(Page-level text extractions)
★ ★ ★ ★ ★

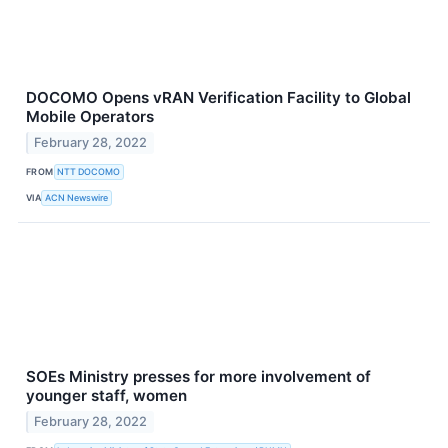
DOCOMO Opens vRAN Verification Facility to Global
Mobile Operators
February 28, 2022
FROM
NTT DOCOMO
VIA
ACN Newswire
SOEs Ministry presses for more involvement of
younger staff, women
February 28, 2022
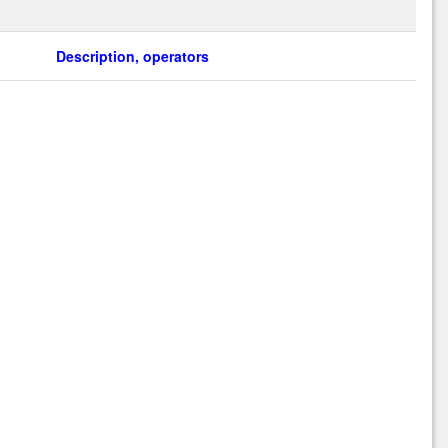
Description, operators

★ ★ ★ ★ ★

In the entries above, find each line with "DOCOMO" and copy it.

#### Answer space:
DOCOMO Opens vRAN Verification Facility to Global
NTT DOCOMO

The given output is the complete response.